Fogo – das ist nicht nur die Insel, sondern vor allem der Pico de Fogo, der zweitgrößte Vulkan im Atlantik nach dem Teide auf Teneriffa.

Doch bevor wir den Vulkan besuchten gab es erstmal wieder einen Stadtrundgang in Sao Filipe, dem Hauptort der Insel.



Rathaus und Kirche im strahlenden blau/weiß, zusammen mit rot sind das die Farben der Kapverdischen Flagge. Auch hier gab es eine Markthalle und einen schönen schwarzen Stadtstrand.



Auf dem rechten Foto ist am Horizont die Nachbarinsel Brava zu sehen. Der Strand ist nur zum Anschauen und Sonnenbaden geeignet, denn die Brandung und die Strömungen machen das Baden hier unmöglich. Der Ort Sao Filipe war deutlich schöner als die vorherige Stadt. Hier gibt es viele Fassaden mit Wandmalereien.

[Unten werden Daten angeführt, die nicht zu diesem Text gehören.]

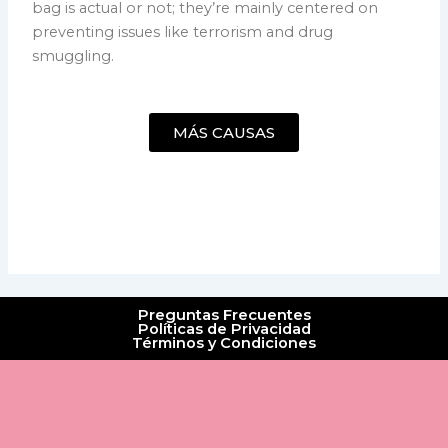
bag is actual or not; they’re mainly centered on
preventing issues like terrorism and drug
smuggling.
MÁS CAUSAS
Preguntas Frecuentes
Políticas de Privacidad
Términos y Condiciones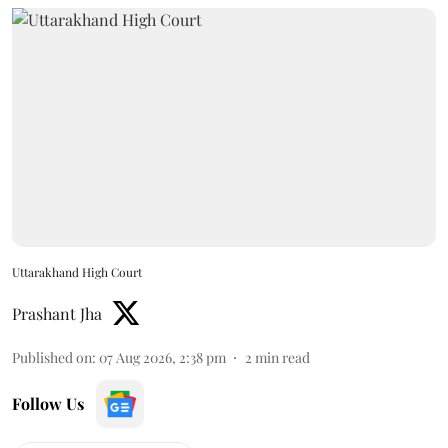
Uttarakhand High Court
Prashant Jha
Published on
:
07 Aug 2026, 2:38 pm
2
min read
Follow Us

Und dann ging es hinauf auf 1700 Meter nach Cha des Caldeiras, ein Ort der in der Caldera, also im Vulkankegel liegt. Rund um den Ort erstrecken sich die mehrere hundert Meter hohen Wände der Caldera und an der einen Seite der Pico de Fogo mit knapp 3000 Meter Höhe. Dort kann man bis zum Kraterrand hinaufsteigen, was aber nur zwei aus unserer Gruppe gemacht haben – ich nicht. Wir sind alle zum kleinen Pico gewandert, was auch schon beeindruckend war.

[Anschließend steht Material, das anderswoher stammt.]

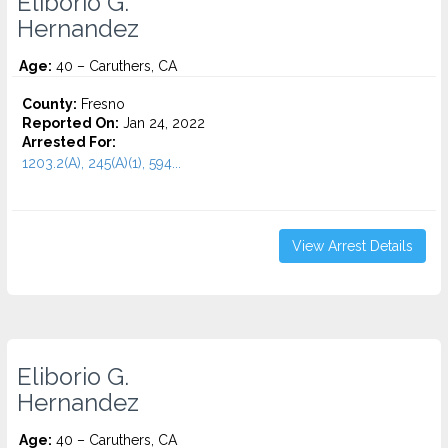
Eliborio G.
Hernandez
Age:
40 – Caruthers, CA
County:
Fresno
Reported On:
Jan 24, 2022
Arrested For:
1203.2(A), 245(A)(1), 594...
View Arrest Details
Eliborio G.
Hernandez
Age:
40 – Caruthers, CA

Die Staubfahnen im oberen Teil des letzten Bildes stammen von den Bergsteigern, die vom großen Pico herunterkommen. Es ist eine unglaubliche Landschaft und auch wenn der Vulkan zirka alle 20 Jahre ausbricht – zuletzt 2014 – kehren die Menschen immer wieder dorthin zurück und bauen ihre Dörfer neu auf. Es gibt dort eine uralte Tradition von runden Häusern, die so schon von den entlaufenden Sklaven im 14. Jahrhundert dort gebaut wurden.


Und die schönsten Farbtupfer in dem dunklen Vulkangestein waren – natürlich passend zur Jahreszeit – die Weihnachtssterne. Nicht als Topfpflanze sondern als große Büsche standen sie überall vor den Häusern. Sonst ist die Vegetation dort oben etwas rar, nur der Innenhof von unserer Pension war üppig grün.



Die Pension Marisa ist ein ganz wunderbarer Ort. Es gibt dort Rundhütten mit Hängematte auf dem Dach, Zimmer mit natürlicher Fußbodenheizung durch die noch warme Lava dadrunter und ein großartiges Restaurant, betrieben von Marisa, die ihre Kochkünste in Frankreich erlernt hat. Ihr Mann Mustafa hat den Klettersport nach Fogo gebracht. Mehr dazu unter diesem Link:https://www.outdoor-magazin.com/klettern/tanz-auf-dem-vulkan/ Und wer jetzt Lust bekommen hat nach Fogo zu reisen hier der Link zu Marisa:https://www.fogo-marisa.com Für mich war die Zeit dort viel zu kurz, aber nach zwei Tagen ging es weiter auf die nächste Insel.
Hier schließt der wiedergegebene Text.